Hadoop – Map Reduce – Development – Java

Requirements

Here are some things that we need:

  • Java Compiler
  • Hadoop Jar files
  • Text Editor
  • Hadoop Installation

 

Sample Data – Introduction

Any well formatted ASCII\Unicode sample data can be used.  Interestingly enough most of the sample applications on the Internet use regular special characters (often enough comma) delimited datafiles.  One would expect XML.

But, to make things easier for those not as versed in XML let us you a simple ASCII file.

 

Sample Data – What type of data

To facilitate quick familiarization let us use a simple personal checkbook.

The columns \ fields will be:

  • payee
  • timestamp
  • category
  • amount

Our purpose will be to read the first and fourth column and aggregate the 4th column; BTW, the fourth column is the amount column and we will aggregate for each payee.

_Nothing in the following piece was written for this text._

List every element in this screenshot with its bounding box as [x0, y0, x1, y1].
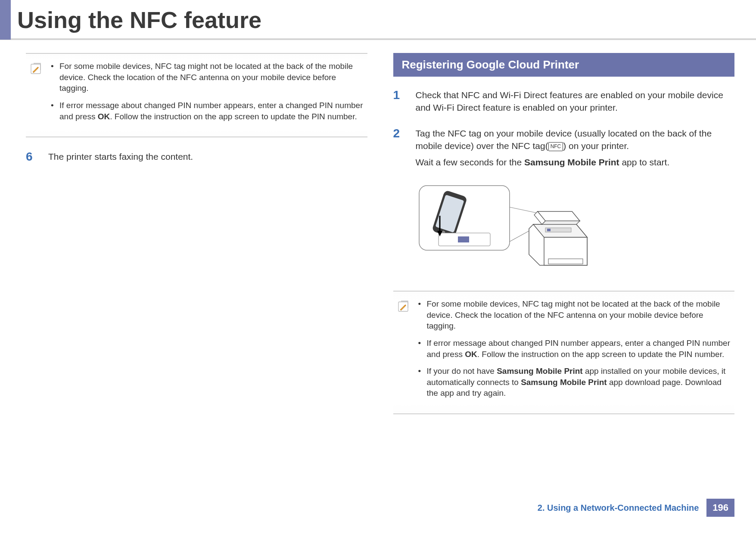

Text Data File (checkbook__201304.txt)

Home Depot//2013-02-09 12:09//House Keeping//10.00
Safeway//2013-02-23 09:12//Grocery//20.00
In and Out Burger//2013-02-19 12:19//Restaurant//30.00
USPS//2013-02-05 10:15//Office Supply//40.0
Shell//2013-02-03 16:17//Auto-Gas//50.00
Home Depot//2013-02-19 24:11//House Keeping//60.0
Safeway//2013-02-13 09:12//Grocery//70.0
Home Depot//2013-02-27 24:11//House Keeping//80.00
Safeway//2013-02-18 09:22//Grocery//90.
Toshiba//2013-02-19 11:45//Computer//2450.00
Lucent//2013-02-20 10:00//Communication//1000
Lucent//2013-02-21 13:00//Communication//3275.52

Hadoop Jar Files

On the Hadoop Server, issue find command to find Hadoop related Jar files:

find /  -name  "*hadoop*.jar" 2> /dev/null 

Hadoop - MapReduce - Development - Jar Files

Code

  • We have chosen to create three public classes (bookKeepingRoot, bookKeepingMap, bookKeepingReducer)
  • The bookKeepingRoot file will be the root/driver class that acts as the controller
  • The bookKeepingMap file will map the entrant data files into our two output columns – Key and Value
  • The bookKeepingReducer file will perform our analysis and “pivot” the data

bookKeepingRoot

  • Sets main class to bookKeeping.bookKeepingRoot.class – As our class (bookKeepingRoot) is part of a package, we have indicated the full package name
  • Sets job name to bookKeeping
  • Sets output key class to Text; that is a string field
  • Sets output value class to Double; a lot of examples on the Internet are integer simple count, but our example is targeting summarized amount balances
  • Sets mapper class to bookKeeping.bookKeepingMap.class – Also see that we are using package name
  • Sets combiner class to bookKeeping.bookKeepingReducer.class – Also see that we are using package name — The combiner class is a place holder
  • Sets reducer class to bookKeeping.bookKeepingReducer.class – Also see that we are using package name
  • Sets SetInputFormat to TextInputFormat.class
  • Sets SetOutputFormat to TextOutputFormat.class
  • Sets FileInputFormat to 2nd command line parameter
  • Sets FileOutputFormat to 3rd command line parameter
  • If the user does not pass in three command line arguments, then say so.  And, exit.


package bookKeeping;

import java.io.IOException;
import java.util.*;

import org.apache.hadoop.fs.Path;
import org.apache.hadoop.conf.*;
import org.apache.hadoop.io.*;
import org.apache.hadoop.mapred.*;
import org.apache.hadoop.util.*;

public class bookKeepingRoot
 {

    	private static String jobType = null;
        private static String invocationErr =

           "[operation] /path/to/2kh/files /path/to/output"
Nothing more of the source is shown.